History does not know a single example of art or an artist anywhere ever exerting a direct influence on the world’s destiny – and from this sad truth follows the conclusion that we should be modest, conscious of our limited role and strength.

Kurp observes:


One scrambles for exceptions – Orwell? Koestler? Solzhenitsyn, surely? But Zbigniew Herbert’s careful qualification – “direct” – would seem to leave out even the author of The Gulag Archipelago The passage above is from “The Poet and the Present,” a previously untranslated essay included in The Collected Prose 1948-1998, for me the most excitedly anticipated new book of the year.

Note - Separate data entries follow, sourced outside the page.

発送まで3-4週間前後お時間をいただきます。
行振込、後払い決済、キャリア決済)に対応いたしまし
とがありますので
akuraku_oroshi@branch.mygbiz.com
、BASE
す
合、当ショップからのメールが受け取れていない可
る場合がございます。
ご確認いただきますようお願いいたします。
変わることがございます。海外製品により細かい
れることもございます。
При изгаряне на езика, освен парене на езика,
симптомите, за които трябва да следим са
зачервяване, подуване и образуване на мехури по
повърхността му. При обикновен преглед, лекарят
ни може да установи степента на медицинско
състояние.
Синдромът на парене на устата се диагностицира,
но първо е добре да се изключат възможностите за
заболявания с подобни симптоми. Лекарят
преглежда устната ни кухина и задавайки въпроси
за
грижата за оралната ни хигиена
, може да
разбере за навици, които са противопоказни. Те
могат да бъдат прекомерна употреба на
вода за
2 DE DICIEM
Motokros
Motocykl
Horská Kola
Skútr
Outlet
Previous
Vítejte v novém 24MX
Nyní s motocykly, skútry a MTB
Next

I don’t know much about Herbert but it sounds as though some of his formulations came in response to one-dimensional thinking from the left in the early 1970’s when he was teaching in California. Take the following statement, for example:

And I often wonder why the work that results from this essentially noble stance is intellectually immature, as if the proclamation of humanist ideals led the artist into the realm of banality. I’ve often asked myself if it isn’t too cruel a punishment that political kindheartedness should cancel out a work’s artistic value.

Kurp seconds this, noting,

Good wishes and good feelings, whether in Steinbeck or Neruda, don’t make good art. [I trust that Krup is not relegating Grapes of Wrath to propaganda since I consider it a supreme work of art.] In fact, they make good art almost impossible. A poet cannot be a propagandist and remain a poet, any more than a neurosurgeon can simultaneously practice découpage. Herbert, survivor of Nazi and Communist barbarism and vulgarity, writes:

“The poet’s sphere of action, if he has a serious attitude toward his work, is not the present, by which I mean the current state of socio-political and scientific knowledge, but reality, man’s stubborn dialogue with the concrete reality surrounding him, with this stool, with that person, with this time of day—the cultivation of the vanishing capacity for contemplation.”

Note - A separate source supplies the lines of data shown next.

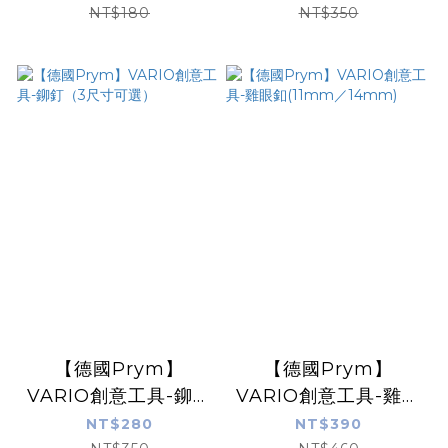
（7.5&9mm）
NT$180
NT$350
【德國Prym】
【德國Prym】
VARIO創意工具-鉚釘
VARIO創意工具-雞眼
（3尺寸可選）
釦(11mm／14mm)
NT$280
NT$390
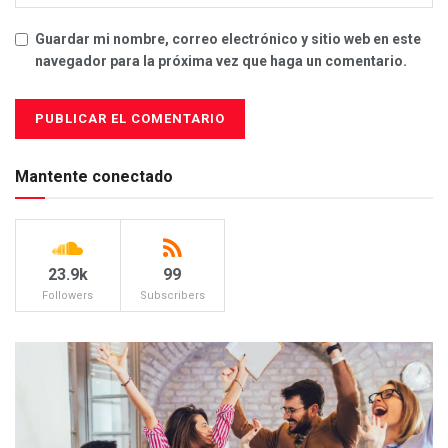
Guardar mi nombre, correo electrónico y sitio web en este
navegador para la próxima vez que haga un comentario.
Mantente conectado
23.9k
99
Followers
Subscribers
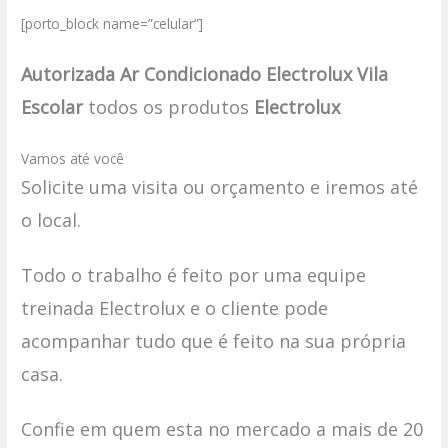
[porto_block name=”celular”]
Autorizada Ar Condicionado Electrolux Vila
Escolar
todos os produtos
Electrolux
Vamos até você
Solicite uma visita ou orçamento e iremos até
o local.
Todo o trabalho é feito por uma equipe
treinada Electrolux e o cliente pode
acompanhar tudo que é feito na sua própria
casa.
Confie em quem esta no mercado a mais de 20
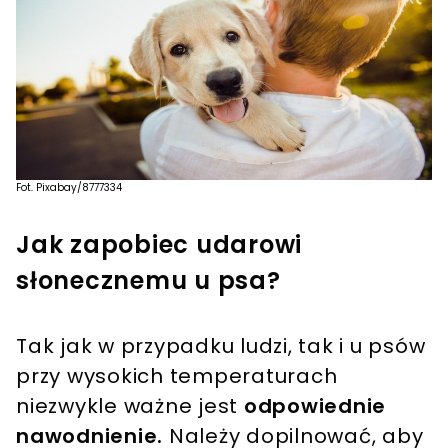
Fot. Pixabay/8777334
Jak zapobiec udarowi
słonecznemu u psa?
Tak jak w przypadku ludzi, tak i u psów
przy wysokich temperaturach
niezwykle ważne jest
odpowiednie
nawodnienie.
Należy dopilnować, aby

I agree heartily with Kurp’s belief that “if poetry or any art is to be memorable and moving, it can be neither engagé nor an empty game.” To which I add that the poet’s obligation is to truth.  I believe that those who want to change the world should listen to what the poet teaches us about human complexity. We become our biggest selves in the presence of art, and activists and world leaders would do well to build upon that vision.

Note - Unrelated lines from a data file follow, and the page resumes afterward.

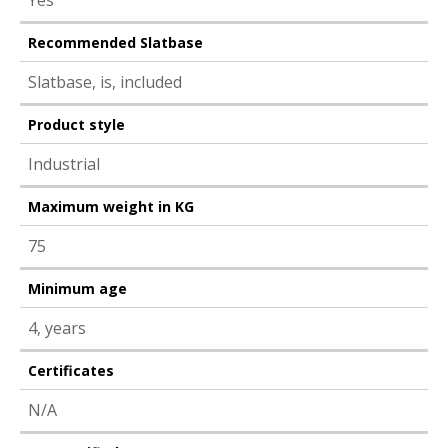
Yes
Recommended Slatbase
Slatbase, is, included
Product style
Industrial
Maximum weight in KG
75
Minimum age
4, years
Certificates
N/A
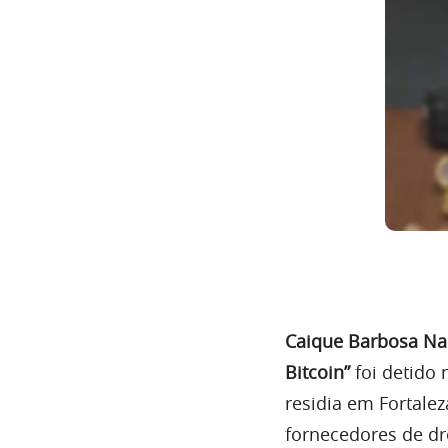
Caique Barbosa N
Bitcoin”
foi detido 
residia em Fortale
fornecedores de dr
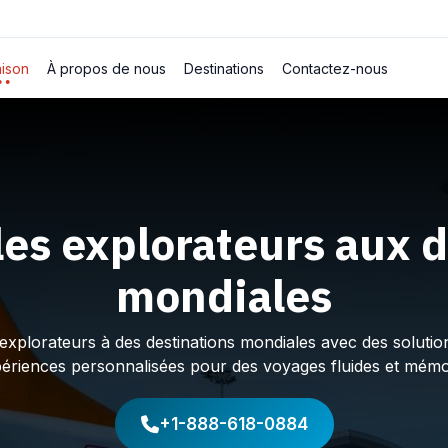
ison
À propos de nous
Destinations
Contactez-nous
les explorateurs aux d
mondiales
plorateurs à des destinations mondiales avec des solution
périences personnalisées pour des voyages fluides et mémo
+1-888-618-0884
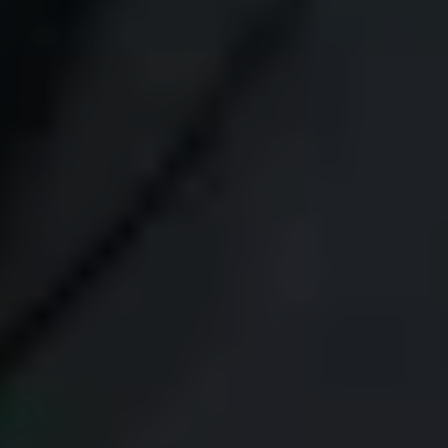
#03 Tamestit & Friends
TICKETS
11:00
Mozartwoche
|
Führung
ISM
22
JÄN
|
FREITAG
Mozart-Wohnhaus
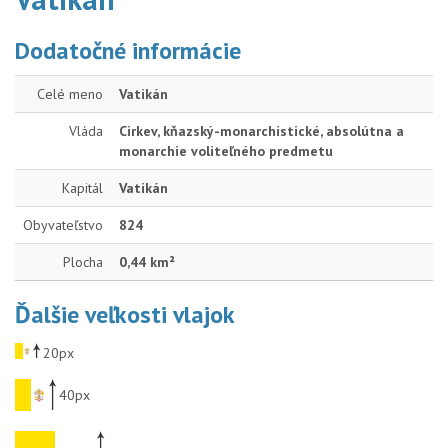
Dodatočné informácie
Celé meno
Vatikán
Vláda
Cirkev, kňazský-monarchistické, absolútna a
monarchie voliteľného predmetu
Kapitál
Vatikán
Obyvateľstvo
824
Plocha
0,44 km²
Ďalšie veľkosti vlajok
20px
40px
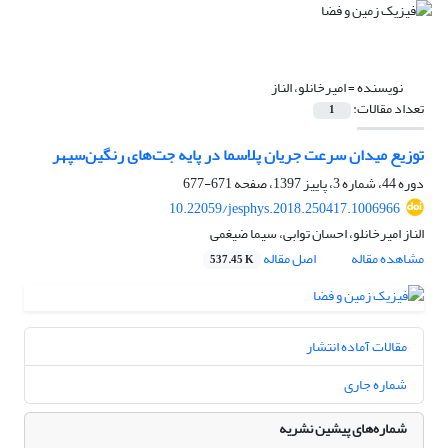
نویسنده =
امیرخانلو، الناز
تعداد مقالات:
1
توزیع میدان سرعت جریان پلاسما در پایه جت‌های رنگین‌سپهر
دوره 44، شماره 3، پاییز 1397، صفحه
671-677
10.22059/jesphys.2018.250417.1006966
الناز امیرخانلو، احسان توابی، سیما ضیغمی
مشاهده مقاله
اصل مقاله
537.45 K
مقالات آماده انتشار
شماره جاری
شماره‌های پیشین نشریه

It sounds like Herbert says something to this effect as well. Kurp’s review concludes with this wonderful quotation by Herbert:

I always wished I would never lose the belief that great works of the spirit are more objective than we are. And that they will judge us. Someone very rightly said that not only do we read Homer, look at frescoes of Giotto, listen to Mozart, but Homer, Giotto, and Mozart spy and eavesdrop on us and ascertain our vanity and stupidity. Poor utopians, history’s debutants, museum arsonists, liquidators of the past are like those madmen who destroy works of art because they cannot forgive them their serenity, dignity, and cool radiance.

Thanks, incidentally, to Andrew Sullivan’s Daily Dish for alerting me to Kurp’s website.